Joe Frisco (born Louis Wilson Joseph; November 4, 1889 – February 12, 1958) was an American vaudeville performer who first made his name on stage as a jazz dancer, but later incorporated his stuttering voice to his act and became a popular comedian.

He was born Louis Wilson Joseph in Milan, Illinois on November 4, 1889.

In the mid and late 1910s he performed with some of the first jazz bands in Chicago and New York City, including Tom Brown's Band from Dixieland, the Original Dixieland Jass Band, and the Louisiana Five. He made his Broadway debut in the Florenz Ziegfeld Follies in 1918. Frisco was a mainstay on the vaudeville circuit in the 1920s and 1930s.

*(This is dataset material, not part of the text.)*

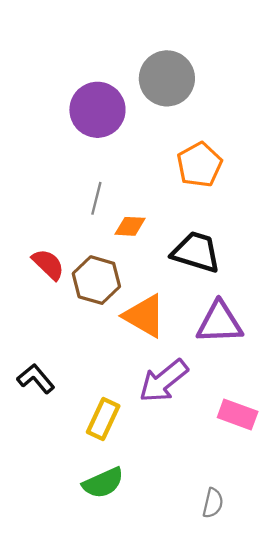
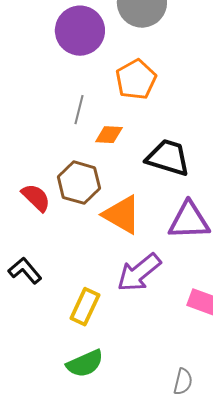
orange pentagon: (199, 165) -> (136, 80), moved
red semicircle: (48, 264) -> (36, 198), moved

His popular jazz dance act (called by some the “Jewish Charleston”) was a choreographed series of shuffles, camel walks and turns. It was usually performed to Darktown Strutters’ Ball. It, or at least a minute or so of it, can be seen in the film Atlantic City (1944). He typically wore a derby hat, and had a king-sized cigar in his mouth as he danced. He often performed in front of a backing danceline of beautiful women wearing leotards, short jackets and bowler hats—and “puffing” on big prop cigars.

Frisco was a compulsive gambler and spent many afternoons while in New York City at the track with actor Jay C. Flippen, playwright Jerry Devine, actor Martin Gabel (husband of Arlene Francis) and Danny Lavezzo (owner of P. J. Clarke's), and when he began to incorporate stand-up comedy into his act, his humor revolved on tales about his bad luck gambling, speakeasies, and his constant state of debt.

Frisco stuttered, but could recite scripted dialogue without impairment. His 1930 comedy short The Happy Hottentots shows Frisco as a snappy vaudevillian, without any speech impediment at all. He soon became known for his witty off-stage remarks, made in a stammering voice: “After they made that guy, th-th-they threw away the sh-sh-shovel!”